仮想通貨で注目を集めるクリプトバレーとは?

スイスのチューリッヒとルツェルンの間に、ツークという州があります。

ツーク州はスイスで一番小さな州で、人口はわずか12万人しかいませんが、州都ツークの人口約29000人のうち、なんとおよそ3分の1にあたる9000人が外国籍という多国籍都市でもあります。

ツーク州が多国籍都市となったのは、他の国と比べて税制で優遇されているためです。

他のヨーロッパ諸国では4,50%にもおよぶ所得税がツーク州では23%、更に法人税も日本の23.9%、他のヨーロッパ諸国で30%、スイスの他の州での21%と比較してツーク州では15%、ツーク州で事業活動を行わない企業では8.8%と、税率が低く設定されています。

そのためシーメンスやジョンソン&ジョンソンと言った多国籍企業が本社を構えるほか、近年では仮想通貨やブロックチェーンに関連した企業も続々進出してきており、アメリカ・カリフォルニア州のシリコンバレーになぞらえ、ツーク州はしばしば「クリプトバレー」と呼ばれます。

クリプトバレーの実態


スイスのツーク州でブロックチェーンのスタートアップへ投資をするCrypto Valley Venture Capital(CVVC)の調査によると、2017年4月時点でツーク州に進出した仮想通貨関連企業が350社ほどだったのに対し、2018年9月には倍増して600社ほどになったと言われています。

ツーク州ではEthreum FoundationやTezos Foundationと言った有力企業や機関が本拠を置くほか、CVVCが有望なベンチャー企業に積極的に投資を行っており、成果を挙げています。

更にCVVCが2018年1月に発表した、クリプトバレーのトップ50社を対象に行った調査の報告書では、クリプトバレーの上位5社は市場評価額が10億ドルを超えており、上位5社の中にあるBitmainというマイニング企業は2015年から2年で収益を17倍に増やし、2017年に25億ドルもの収益を記録しているとありました。

ほかにも地元自治体や地元企業のBitcoin Suisse AG、スイスの大学、有力企業が産官学を挙げて非営利組織のCrypto Valley Associationを立ち上げ、仮想通貨やブロックチェーンを使った市民サービスを提供するなど、ツーク州は仮想通貨を使った先進的な取り組みを進めています。

スイス政府のスタンス


ツーク州がクリプトバレーとなった背景には、スイス政府が仮想通貨へ進歩的なスタンスを取っていることが大きく関係しています。

スイス政府は仮想通貨による取引を合法化したり、ブロックチェーン企業を誘致して雇用を促進するなど仮想通貨に対して開放的な政策を取っています。
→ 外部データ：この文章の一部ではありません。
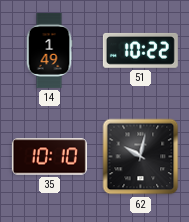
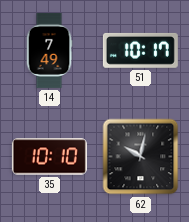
14: 1:49 -> 7:49
51: 10:22 -> 10:17
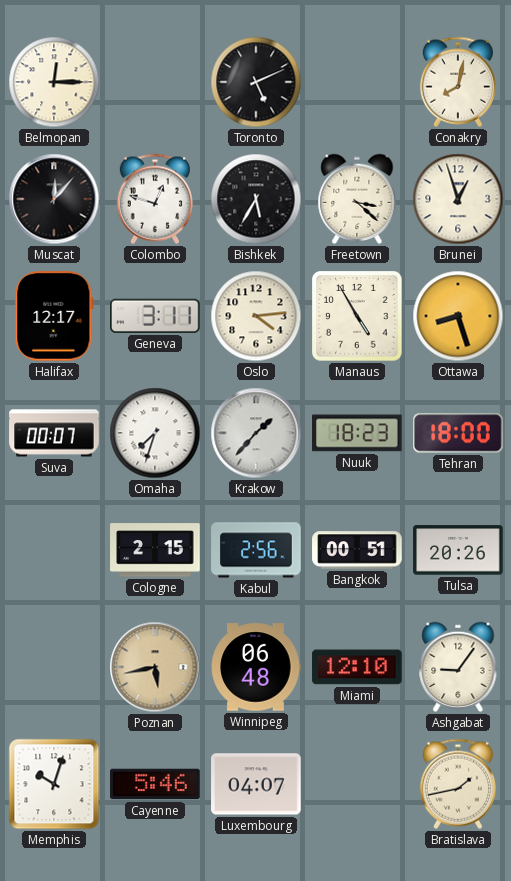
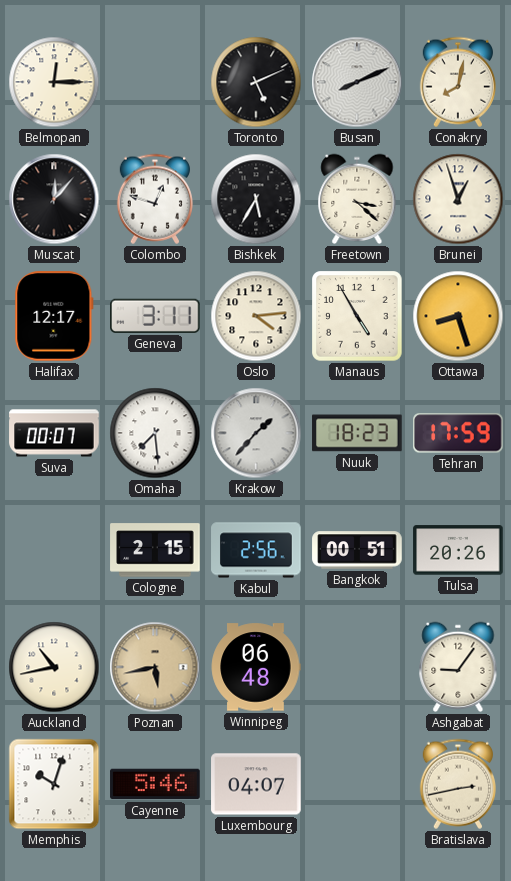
Busan: none -> 8:11
Omaha: 7:33 -> 7:29
Tehran: 18:00 -> 17:59
Auckland: none -> 10:43
Miami: 12:10 -> none
Bratislava: 1:43 -> 2:43
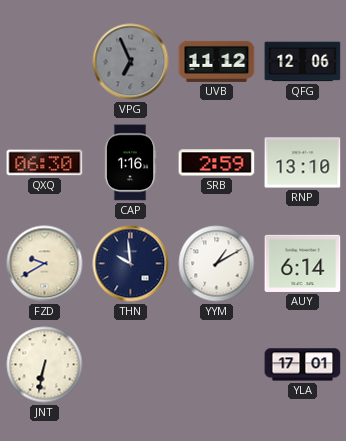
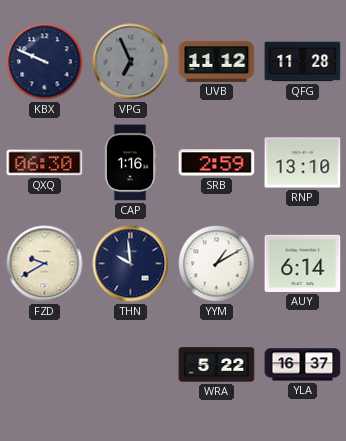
KBX: none -> 9:49
QFG: 12:06 -> 11:28
JNT: 6:32 -> none
WRA: none -> 5:22
YLA: 17:01 -> 16:37
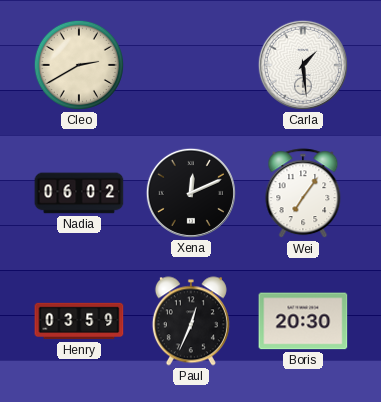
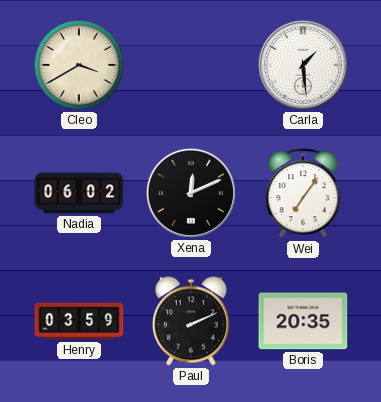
Cleo: 2:40 -> 3:40
Paul: 12:34 -> 2:11
Boris: 20:30 -> 20:35
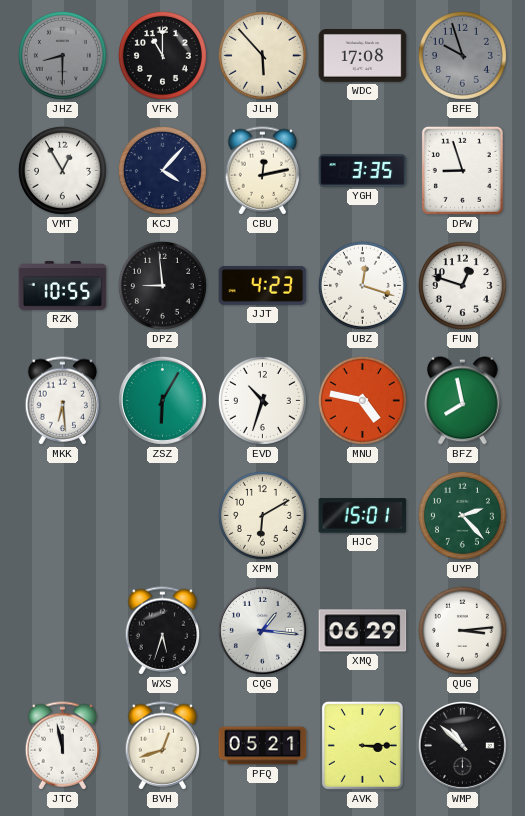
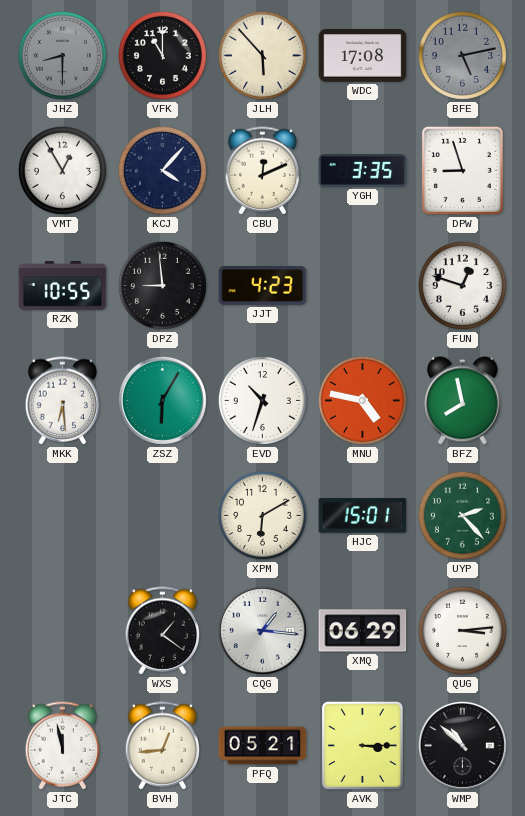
BFE: 9:57 -> 5:13
CBU: 12:13 -> 12:11
UBZ: 12:18 -> none
WXS: 5:33 -> 1:21
BVH: 12:42 -> 12:44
またチューリッヒを拠点とするスイスの老舗プライベートバンクMaerki Baumannが仮想通貨の交換を開始するなど、スイスでは金融機関も仮想通貨に対して門戸を開き始めています。

そのためスイスはヨーロッパで最も仮想通貨に対して友好な国、世界でICOに最も有利な国だとも言われています。

スイスが仮想通貨を活かしてどのような未来図を描いていくのかは、注目に値するでしょう。